Ten central investigation and intelligence agencies, including the Intelligence Bureau, RAW and CBI, will have sweeping powers to intercept, monitor and decrypt "any information generated, transmitted, received or stored in any computer", according to a government order which immediately attracted the ire of the Opposition.

The Opposition said on Friday it was the ruling BJP's move to turn India into a "surveillance state", a day after the Ministry of Home Affairs (MHA) issued a gazette notification giving surveillance powers to the agencies.

The government countered the criticism saying the notification was issued in accordance with rules framed in 2009 and "in vogue" since then and that "no new powers" have been conferred on any of the agencies.

This notification will "ensure that the provisions of law relating to lawful interception or monitoring of computer resource are followed, and if any interception, monitoring or decryption is required for purposes specified in Section 69 of the IT Act, the same is done as per due process of law and approval of competent authority, i.e. Union Home Secretary", an official statement said.

It said the entire process is also subject to a robust review mechanism as in the case of the Telegraph Act.
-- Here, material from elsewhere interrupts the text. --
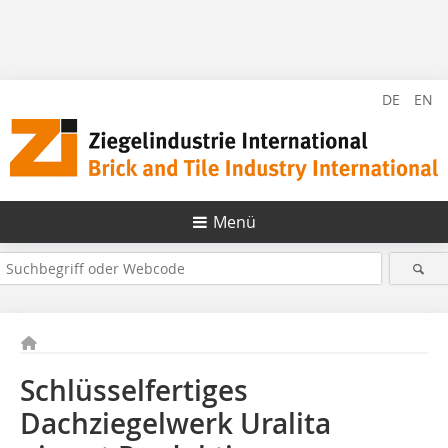
DE
EN
Menü
Schlüsselfertiges
Dachziegelwerk Uralita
The MHA has not delegated its powers to any law enforcement or security agency, it said.

Besides the Intelligence Bureau, CBI and RAW, the other agencies allowed to intercept computers are: Narcotics Control Bureau, Enforcement Directorate, Central Board of Direct Taxes, Directorate of Revenue Intelligence, National Investigation Agency, Directorate of Signal Intelligence (for service areas of Jammu & Kashmir, North-East and Assam only) and Commissioner of Delhi Police.
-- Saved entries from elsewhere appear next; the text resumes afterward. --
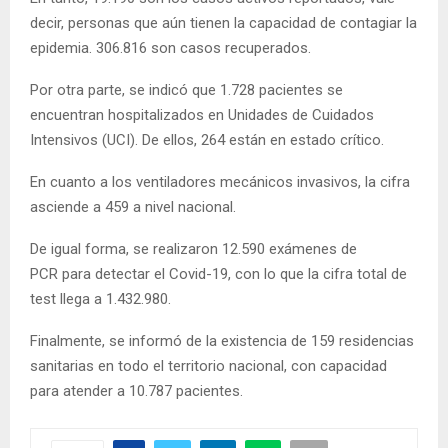
decir, personas que aún tienen la capacidad de contagiar la
epidemia. 306.816 son casos recuperados.
Por otra parte, se indicó que 1.728 pacientes se
encuentran hospitalizados en Unidades de Cuidados
Intensivos (UCI). De ellos, 264 están en estado crítico.
En cuanto a los ventiladores mecánicos invasivos, la cifra
asciende a 459 a nivel nacional.
De igual forma, se realizaron 12.590 exámenes de
PCR para detectar el Covid-19, con lo que la cifra total de
test llega a 1.432.980.
Finalmente, se informó de la existencia de 159 residencias
sanitarias en todo el territorio nacional, con capacidad
para atender a 10.787 pacientes.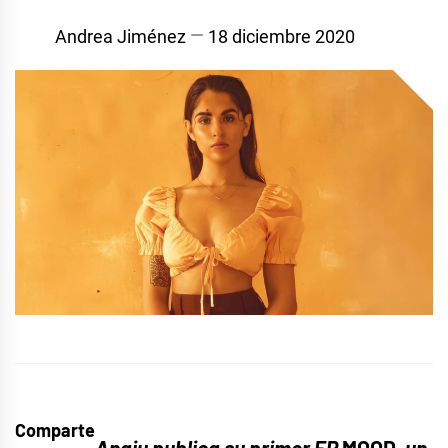
Andrea Jiménez
18 diciembre 2020
Comparte
Anaju publica su primer EP
MOOD
, un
These security and intelligence agencies have been allowed "interception, monitoring and decryption of any information generated, transmitted, received or stored in any computer resource".

As soon as the issue came up in public domain, the Opposition parties joined hands to strongly oppose the move, saying it was done ahead of the Lok Sabha elections to keep a tab on anti-BJP parties.

While National Conference leader Omar Abdullah sarcastically commented on Twitter "I feel safer already!", CPM General Secretary Sitaram Yechury said, "Why is every Indian being treated like a criminal? This order by a govt wanting to snoop on every citizen is unconstitutional and in breach of the telephone tapping guidelines, the privacy judgement and the Aadhaar judgement."

In Parliament House, Congress, Samajwadi Party, AAP, RJD and SP leaders met reporters together to raise concerns over the issue. Warning that the move gives "unlimited powers" to these agencies, Congress deputy leader in the Rajya Sabha Anand Sharma said, "This is a serious development. Through this order, the BJP is converting India into a surveillance state. The government has done it by stealth. We collectively oppose it."

Senior SP MP Ramgopal Yadav said it was "dictatorship" and the Narendra Modi government has come up with the move after the BJP's loss in three Hindi heartland states. "But let them remember they will be around only for four months now. They should not dig their own grave on their way out," he said.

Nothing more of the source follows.